Rektörlüğün talimatıyla üniversiteye girişleri engellenen KESK’li kadınlar, “Keyfi olarak engellendik, Rojin’in katledildiği yerde açıklama yapmak istedik ama yapamıyoruz” diyerek tepki gösterdi. KESK Kadın Sözcüsü Döne Gevher, rektörlük hakkında suç duyurusunda bulunacaklarını belirtti.
Kitle daha sonra KESK Van Şube binasına geçerek gelişmeleri protesto etmek amacıyla basın toplantısı düzenledi. Burada açıklama yapan Gevher, şunları söyledi:
“Yıllardır kadınlar olarak alanlara çıkmak istediğimizde, haklarımız için, hayatlarımız için mücadele ettiğimizde bir şekilde kolluğun engellemeleri, mülki amirlerin yasaklamalarıyla karşı karşıya kalıyoruz. Bugün de kampüse girişimiz, kampüste Rojin’in arkadaşlarıyla buluşmamız ve buluşmayla birlikte de şüpheli kadın ölümlerine hem dikkat çekmek hem de bunun kadın takipçisi olacağımızı paylaşmak istediğimiz basın açıklamamız engellendi. Sadece Türkiye’nin değil, dünyanın ciddi bir sorunu kadın cinayetleri. Yine aynı şekilde bütçe görüşmeleri Meclis’te devam ediyor ve bütçe görüşmelerinde Bakan Yerlikaya bir açıklamada bulunmuş; 2025 yılının ilk 10 ayında kadın cinayetlerinin yüzde 25,5 oranında azaldığını iddia ediyor. Bunu söylerken de tüm dünyada artarken Türkiye’de bu oranın azaldığını söylüyor. Kadın Cinayetlerini Durduracağız Platformu’nun topladığı verilere göre de kadın cinayetleri artıyor ama şüpheli kadın ölümleri ilk defa bu sene kadın cinayetlerinden daha fazla bir orana yükselmiştir. Aynı şekilde bir şüpheli kadın ölümü değil, kadın katliamından bahsediyoruz.
“İKTİDARIN SİSTEMATİK CEZASIZLIK POLİTİKALARININ ÜRÜNÜ”
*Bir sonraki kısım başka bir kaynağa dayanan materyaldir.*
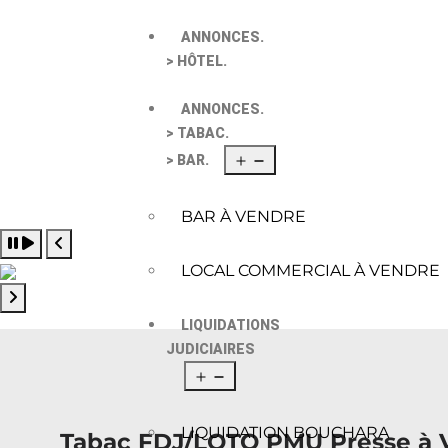
ANNONCES.
> HÔTEL.
ANNONCES.
> TABAC.
> BAR.
BAR À VENDRE
Pause slide rotation
Resume slide rotation
Previous slide
LOCAL COMMERCIAL À VENDRE
Next slide
LIQUIDATIONS
JUDICIAIRES
LIQUIDATION BOUCHARA
Tabac FDJ/LOTO PMU Presse à Ve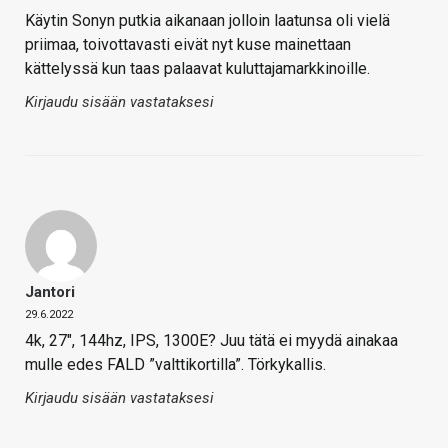
Käytin Sonyn putkia aikanaan jolloin laatunsa oli vielä
priimaa, toivottavasti eivät nyt kuse mainettaan
kättelyssä kun taas palaavat kuluttajamarkkinoille.
Kirjaudu sisään vastataksesi
Jantori
29.6.2022
4k, 27″, 144hz, IPS, 1300E? Juu tätä ei myydä ainakaa
mulle edes FALD ”valttikortilla”. Törkykallis.
Kirjaudu sisään vastataksesi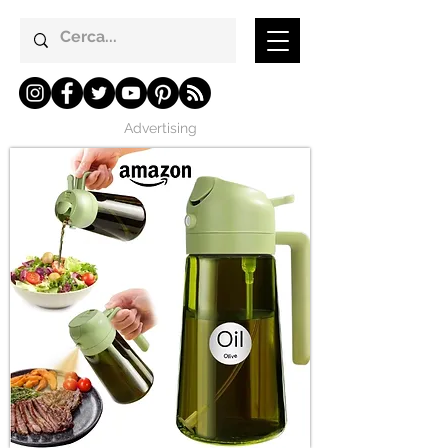
Advertising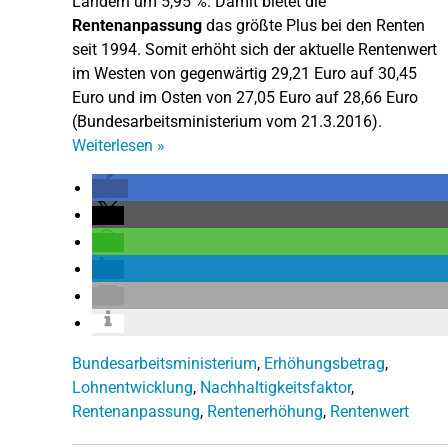
Ländern um 5,95 %.
Damit bietet die
Rentenanpassung
das größte Plus bei den Renten
seit 1994.
Somit erhöht sich der aktuelle Rentenwert
im Westen von gegenwärtig 29,21 Euro auf 30,45
Euro und im Osten von 27,05 Euro auf 28,66 Euro
(Bundesarbeitsministerium vom 21.3.2016).
Weiterlesen
»
Bundesarbeitsministerium
,
Erhöhungsbetrag
,
Lohnentwicklung
,
Nachhaltigkeitsfaktor
,
Rentenanpassung
,
Rentenerhöhung
,
Rentenwert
İlk andan itibaren Valiliğin, kolluk güçlerinin intihar algısı üzerinden hareket ettiği, etkin soruşturma yürütmediği, arama yapmadığı ve bundan kaynaklı 18 gün sonra ulaşılan Rojin ile ilgili açıklama yapmak üzere bugün buraya geldik. Rojin’in bedeninde iki farklı erkek DNA’sı tespit edilmesine rağmen, bu bulgular ‘ölüm sonrası bulaşma’ gibi akıl dışı açıklamalarla geçiştiriliyor. Rojin’in ailesi, arkadaşları, sevdiklerini kaybetmeleri yetmiyormuş gibi bir de ‘intihar’ ya da ‘kaza’ varsayımlarını dinlemek, tüm bu hukuksuzluğa tanık olmak ve şüpheli ölüm gibi müphem bir ayrıma karşı söz söylemek zorunda bırakılıyor, kurumsal şeffaflık ve hesap verebilirliğin olmadığı bu düzende etkin bir soruşturma yürütülerek gerçeğin açığa çıkması için mücadele ediyor.
Hepimiz biliyoruz bu ülkede kadınlar ölmüyor, öldürülüyor. Kadınlar evde, iş yerinde, sokakta, üniversitelerde, yaşamın her alanında şiddete, ayrımcılığa, tacize, tecavüze uğruyor, katlediliyor. Erkek yargı ise cezasızlık politikalarında ısrar ediyor, failleri aklıyor, şiddeti meşrulaştırıyor. Kadına yönelik şiddetin, ayrımcılığın ortadan kaldırılması için önleyici, caydırıcı ve koruyucu mekanizmalar oluşturulmuyor. İstanbul Sözleşmesi’nin feshi iptal edilmiyor, 6284 sayılı yasa etkin uygulanmıyor. Kadın cinayetlerinin, tacizlerin ve şiddet olaylarının üzeri her seferinde çeşitli bahanelerle örtülüyor. Bu durum bir istisna değil, iktidarın sistematik cezasızlık politikalarının ürünüdür.”